Copy each line containing the word "συσκευή" from the records that follow, please.
··· EXERCISE INPUTS ···
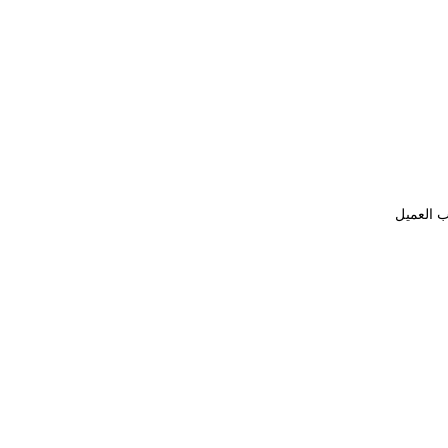
ب العميل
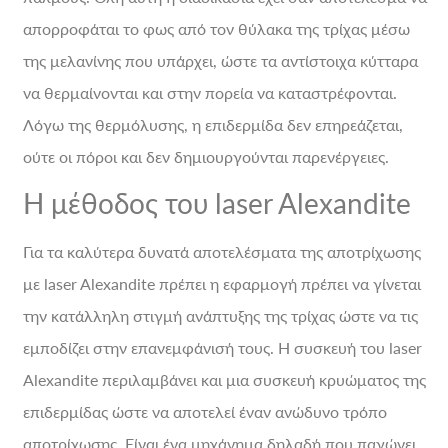
απορροφάται το φως από τον θύλακα της τρίχας μέσω
της μελανίνης που υπάρχει, ώστε τα αντίστοιχα κύτταρα
να θερμαίνονται και στην πορεία να καταστρέφονται.
Λόγω της θερμόλυσης, η επιδερμίδα δεν επηρεάζεται,
ούτε οι πόροι και δεν δημιουργούνται παρενέργειες.
Η μέθοδος του laser Alexandite
Για τα καλύτερα δυνατά αποτελέσματα της αποτρίχωσης
με laser Alexandite πρέπει η εφαρμογή πρέπει να γίνεται
την κατάλληλη στιγμή ανάπτυξης της τρίχας ώστε να τις
εμποδίζει στην επανεμφάνισή τους. Η συσκευή του laser
Alexandite περιλαμβάνει και μια συσκευή κρυώματος της
επιδερμίδας ώστε να αποτελεί έναν ανώδυνο τρόπο
αποτρίχωσης. Είναι ένα μηχάνημα δηλαδή που παγώνει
···
● OUTPUT
εμποδίζει στην επανεμφάνισή τους. Η συσκευή του laser
Alexandite περιλαμβάνει και μια συσκευή κρυώματος της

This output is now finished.